Headline inflation has crashed to 1.6%, below the bottom on the RBA target band and has risen at an annual rate of 0.2% in the last 6 months!
Whichever measure of inflation you wish to use, inflation is massively lower than most forecasts from just 6 or 9 months ago which were skewed towards annual inflation accelerating to 3% or more. In the second half of last year, some market commentators were even suggesting that Australia had a “major inflation problem” and that the RBA was well and truly “behind the interest rate curve”, meaning they expected 2 or 3 rate hikes in quick succession.

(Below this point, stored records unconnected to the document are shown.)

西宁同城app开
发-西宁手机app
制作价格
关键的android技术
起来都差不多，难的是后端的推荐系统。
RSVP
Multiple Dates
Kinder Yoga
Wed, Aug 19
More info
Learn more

The fact that the inflation “problem” could be emerging on the downside and that there have already been 2 rate cuts with 100 basis points more priced in for the next year is a reflection of the all-to-easily dismissed anecdotes from retailers, manufacturing, the tourism and education sectors, housing, construction and basically anyone not attached to the mining sector. Maybe they had a point when they were saying conditions were tough.

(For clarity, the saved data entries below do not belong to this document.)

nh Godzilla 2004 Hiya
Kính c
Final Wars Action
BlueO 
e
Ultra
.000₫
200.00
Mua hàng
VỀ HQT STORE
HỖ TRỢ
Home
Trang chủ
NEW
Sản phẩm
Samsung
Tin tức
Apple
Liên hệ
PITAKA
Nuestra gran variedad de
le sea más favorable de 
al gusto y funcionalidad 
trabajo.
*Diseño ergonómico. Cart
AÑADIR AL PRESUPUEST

What we are seeing now in the inflation data is just how soft the economy has been.
Looking back at the reasons why so many people, including the good folk at the RBA, misread the inflation outlook, a couple of key issues spring to mind:
- Importantly, the level of the Australian dollar has had a more dramatic effect on activity and inflation than was generally assumed.

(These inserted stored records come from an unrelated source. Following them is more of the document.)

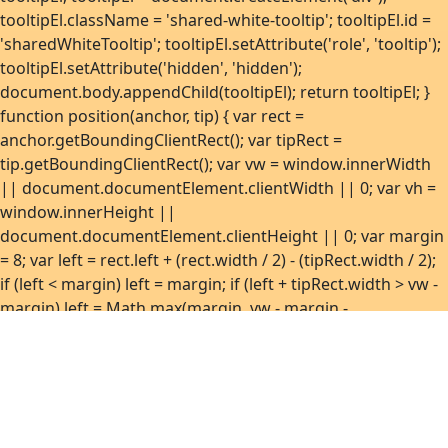
tooltipEl.className = 'shared-white-tooltip'; tooltipEl.id =
'sharedWhiteTooltip'; tooltipEl.setAttribute('role', 'tooltip');
tooltipEl.setAttribute('hidden', 'hidden');
document.body.appendChild(tooltipEl); return tooltipEl; }
function position(anchor, tip) { var rect =
anchor.getBoundingClientRect(); var tipRect =
tip.getBoundingClientRect(); var vw = window.innerWidth
|| document.documentElement.clientWidth || 0; var vh =
window.innerHeight ||
document.documentElement.clientHeight || 0; var margin
= 8; var left = rect.left + (rect.width / 2) - (tipRect.width / 2);
if (left < margin) left = margin; if (left + tipRect.width > vw -
margin) left = Math.max(margin, vw - margin -
tipRect.width); var top = rect.top - tipRect.height - 10; if (top
< margin) top = rect.bottom + 10; if (top + tipRect.height >
vh - margin) top = Math.max(margin, vh - margin -
tipRect.height); tip.style.left = Math.round(left) + 'px';
tip.style.top = Math.round(top) + 'px'; } function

- The world economic environment remains fragile and is damaging sentiment, confidence and economic activity.
- Interest rates were actually quite restrictive through 2011 and the impact of that restrictive setting is showing up in current data.
- Fiscal policy settings and government demand are having a bigger than assumed dampening effect on activity.
- Falling asset prices in the form of weak stock market prices and falling house prices are poison for the economy.
The inflation result today is so low that it demands that monetary policy move to an accommodative stance as soon as possible. In concert with the fall in the terms of trade and the fall in producer prices, the consumer price data should allow the RBA to get rates lower for the sake of growth, jobs and in doing so, avoid the threat of the Bank missing its inflation target on the down side in the next year or two.
The case for a 50 basis point cut – or more – is compelling. There needs to be some catch up to take account of the low CPI in the December quarter which everyone seems to have forgotten, and the ongoing softer growth momentum in the economy right now.
Whatever amount the RBA cuts next week, it will not be passed on in full. A 25 basis point cut would probably result in about 15 to 20 points being passed on to retail borrowers. In this case, the level of retail rates would be virtually the same at they were at the end of 2011, a time when the RBA and others were still concerned about inflation, wages and were optimistic about improving financial market conditions.
Rates need to be lower than they were at the end of 2011 and the only way to achieve that is for the RBA to cut by 50 basis points (or obviously more), with the cash rate dropping to 3.75% and mortgage rates falling to around 7.0%. The inflation data today and in the last week are low enough to justify such a move.
And there will be more rate cuts after that, given the RBA will have to play catch up and given the world economy and markets remain in a deep funk.